*** DATA SUPPLIED

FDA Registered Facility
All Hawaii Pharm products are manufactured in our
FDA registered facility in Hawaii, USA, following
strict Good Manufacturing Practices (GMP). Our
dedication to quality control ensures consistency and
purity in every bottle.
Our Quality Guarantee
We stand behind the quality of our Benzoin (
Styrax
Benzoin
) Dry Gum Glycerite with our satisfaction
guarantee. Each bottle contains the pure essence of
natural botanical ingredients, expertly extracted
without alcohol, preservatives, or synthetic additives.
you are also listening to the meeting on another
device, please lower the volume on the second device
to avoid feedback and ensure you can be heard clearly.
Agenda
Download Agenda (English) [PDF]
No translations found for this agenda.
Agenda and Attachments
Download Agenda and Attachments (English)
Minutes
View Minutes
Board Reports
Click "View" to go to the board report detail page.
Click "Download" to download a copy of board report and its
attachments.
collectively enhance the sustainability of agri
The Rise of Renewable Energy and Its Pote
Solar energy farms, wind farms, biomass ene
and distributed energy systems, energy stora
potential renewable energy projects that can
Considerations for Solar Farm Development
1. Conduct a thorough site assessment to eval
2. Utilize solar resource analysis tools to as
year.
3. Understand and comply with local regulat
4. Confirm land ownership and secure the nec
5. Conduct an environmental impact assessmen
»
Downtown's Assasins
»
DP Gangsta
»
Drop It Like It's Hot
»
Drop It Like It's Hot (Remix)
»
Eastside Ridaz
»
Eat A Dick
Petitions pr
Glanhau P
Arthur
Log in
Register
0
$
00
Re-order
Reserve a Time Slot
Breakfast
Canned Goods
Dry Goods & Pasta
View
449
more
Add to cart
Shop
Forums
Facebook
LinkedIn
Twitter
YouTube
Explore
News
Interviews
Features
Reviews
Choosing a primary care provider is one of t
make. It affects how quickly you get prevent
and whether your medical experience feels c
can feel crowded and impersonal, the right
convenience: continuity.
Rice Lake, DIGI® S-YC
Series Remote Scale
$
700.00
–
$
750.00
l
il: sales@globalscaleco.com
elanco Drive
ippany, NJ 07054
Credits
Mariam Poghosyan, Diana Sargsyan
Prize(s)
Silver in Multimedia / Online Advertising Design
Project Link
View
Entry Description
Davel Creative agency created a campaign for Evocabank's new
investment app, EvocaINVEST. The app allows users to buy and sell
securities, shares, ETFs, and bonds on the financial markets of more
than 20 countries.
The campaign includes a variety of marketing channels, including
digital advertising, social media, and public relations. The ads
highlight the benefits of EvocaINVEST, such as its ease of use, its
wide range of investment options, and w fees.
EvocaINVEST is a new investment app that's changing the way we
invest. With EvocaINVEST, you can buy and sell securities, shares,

******

[WHAT TO DO]:
The lines holding the string "Drop" are what is needed from the material above.

[WORKED SOLUTION]:
Drop It Like It's Hot
Drop It Like It's Hot (Remix)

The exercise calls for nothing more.